I have a host running netdata-2.2, streaming to a host running 2.1.1. I see graph data for the mountpoint in question, at around 69% full. On the master node in /etc/netdata/health.d/disks.conf I have this config, but I am not getting any alerts. Note that I get other alerts sent to ‘sysadmin’ via a slack integration that works for things like high memory.
template: disk_space_usage
on: disk.space
class: Utilization
type: System
component: Disk
host labels: _os=linux freebsd
chart labels: mount_point=!/dev !/dev/* !/run !/run/* *
calc: $used * 100 / ($avail + $used)
units: %
every: 1m
warn: $this > (($status >= $WARNING ) ? (60) : (90))

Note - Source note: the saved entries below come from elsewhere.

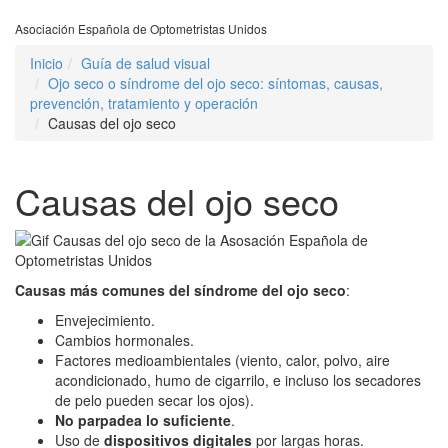
Asociación Española de Optometristas Unidos
Inicio
Guía de salud visual
Ojo seco o síndrome del ojo seco: síntomas, causas,
prevención, tratamiento y operación
Causas del ojo seco
Causas del ojo seco
Causas más comunes del síndrome del ojo seco
:
Envejecimiento.
Cambios hormonales.
Factores medioambientales (viento, calor, polvo, aire
acondicionado, humo de cigarrilo, e incluso los secadores
de pelo pueden secar los ojos).
No parpadea lo suficiente
.
Uso de
dispositivos digitales
por largas horas.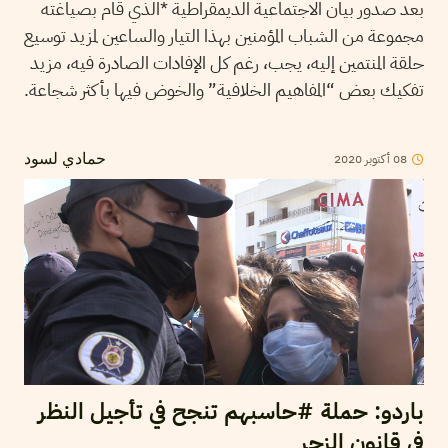
بعد صدور بيان الاجتماعية الديمقراطية *الذي قام بصياغته
مجموعة من الشباب المؤمنين بهذا التيار والساعين لمزيد توسيع
حلقة المنتمين إليه، يجب، رغم كل الإفادات الصادرة فيه، مزيد
تفكيك بعض “المفاهيم الخلافية” والخوض فيها بأكثر شجاعة.
2020
أكتوبر
08
حمادي لسود
باردو: حملة #حاسبهم تنجح في تأجيل النظر
في قانون الزجر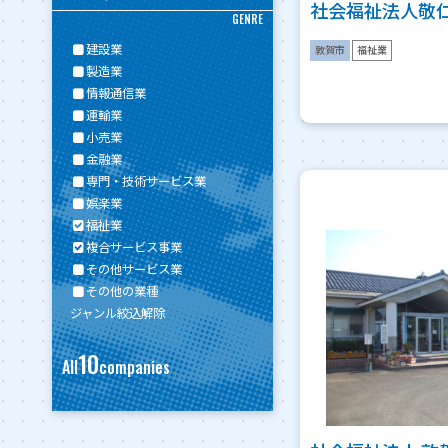
社会福祉法人敬
GENRE
建設業
敦賀市
福祉業
製造業
情報通信業
運輸業
小売業
金融業
専門・技術サービス業
娯楽業
福祉業
複合サービス事業
その他サービス業
その他の業種
ジャンル絞込解除
10
All
companies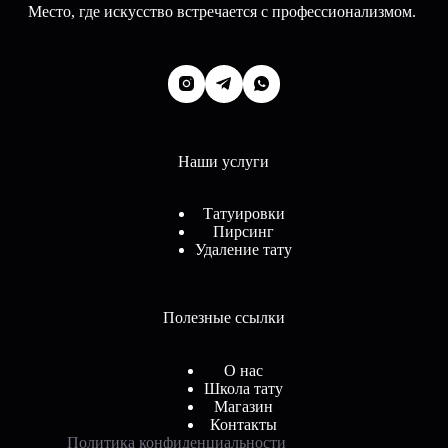
Место, где искусство встречается с профессионализмом.
Наши услуги
Татуировки
Пирсинг
Удаление тату
Полезные ссылки
О нас
Школа тату
Магазин
Контакты
Политика конфиденциальности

crit: ($this > (($status == $CRITICAL) ? (90) : (98))) && $avail < 5
delay: up 1m down 5m multiplier 1.5 max 1h
summary: Disk ${label:mount_point} space usage
info: Total space utilization of disk ${label:mount_point}
to: sysadmin
If I read this right, it should trigger a warning when above 60%, is this correct? When I restart netdata, all I see in the health.log is a transition from UNINITIALIZED to CLEAR.
In a streaming setup, are all the alerts configured on the master netdata host ?
Hi @EdSchernau,
I see in your configuration you defined the alert to run on a host with specific host labels.

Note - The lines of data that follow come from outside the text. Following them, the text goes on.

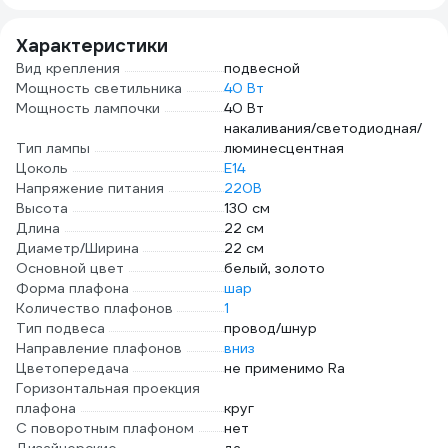
Характеристики
Вид крепления
подвесной
Мощность светильника
40 Вт
Мощность лампочки
40 Вт
накаливания/светодиодная/
Тип лампы
люминесцентная
Цоколь
E14
Напряжение питания
220В
Высота
130 см
Длина
22 см
Диаметр/Ширина
22 см
Основной цвет
белый, золото
Форма плафона
шар
Количество плафонов
1
Тип подвеса
провод/шнур
Направление плафонов
вниз
Цветопередача
не применимо Ra
Горизонтальная проекция
плафона
круг
С поворотным плафоном
нет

Cloud you confirm the host has indeed the required host labels.
Thanks, I see if I hit http://HOST-IP:19999/api/v1/info that there’s a host label “_os” and it’s set to “linux”. Since I can see the status change from UNINITIALIZED to CLEAR when I look at the health.log on the parent node, it’s like it knows there should be an alert, but perhaps the math isn’t triggering somehow? filesystem is definitely over 60% full.

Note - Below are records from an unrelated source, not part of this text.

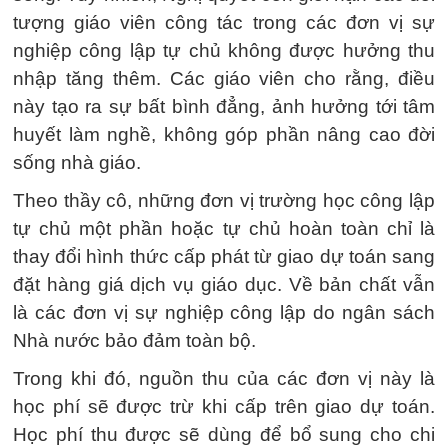
tượng giáo viên công tác trong các đơn vị sự
nghiệp công lập tự chủ không được hưởng thu
nhập tăng thêm. Các giáo viên cho rằng, điều
này tạo ra sự bất bình đẳng, ảnh hưởng tới tâm
huyết làm nghề, không góp phần nâng cao đời
sống nhà giáo.
Theo thầy cô, những đơn vị trường học công lập
tự chủ một phần hoặc tự chủ hoàn toàn chỉ là
thay đổi hình thức cấp phát từ giao dự toán sang
đặt hàng giá dịch vụ giáo dục. Về bản chất vẫn
là các đơn vị sự nghiệp công lập do ngân sách
Nhà nước bảo đảm toàn bộ.
Trong khi đó, nguồn thu của các đơn vị này là
học phí sẽ được trừ khi cấp trên giao dự toán.
Học phí thu được sẽ dùng để bổ sung cho chi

under alert_instances, there’s this section. Both the referenced config file on the node, and the /etc/netdata/health.d/disks.conf file in the master server the node streams to, have thresholds set to warn at 60. In a streaming setup, are any of the client health alerting config files relevant?
,{
"ni":0,
"nm":"disk_space_usage",
"ch":"disk_space./res-sandbox",
"ch_n":"disk_space./res-sandbox",
"units":"%",
"fami":"/res-sandbox",
"info":"Total space utilization of disk ${label:mount_point}",
"sum":"Disk /res-sandbox space usage",
"ctx":"disk.space",
"st":"CLEAR",
"tr_i":"c1503885-ebe7-46cd-9caa-a6cd7933611a",
"tr_v":69.649669,
"tr_t":1738678305,
"cfg":"a0be182f-336e-4525-b1b1-ae4a8ad7035e",
"src":"line=10,file=/usr/lib/netdata/conf.d/health.d/disks.conf",
"to":"sysadmin",
"tp":"System",
"cm":"Disk",
"cl":"Utilization",
"gi":1738678305998889,
"v":70.9539163,
"t":1738703865
}
No. I think what you shared is enough.
We can see that alert value is at "v":70.9539163 and it’s in "st":"CLEAR" although from the config it should be WARNING"warn":"$this > (($status >= $WARNING ) ? (60) : (90))".
Let me ask for help from someone specialist on agent alerts.
As a side note, I just filled a different filesystem and it alerted exactly as I’d expect.
Might this be because this is a Lustre (network) filesystem?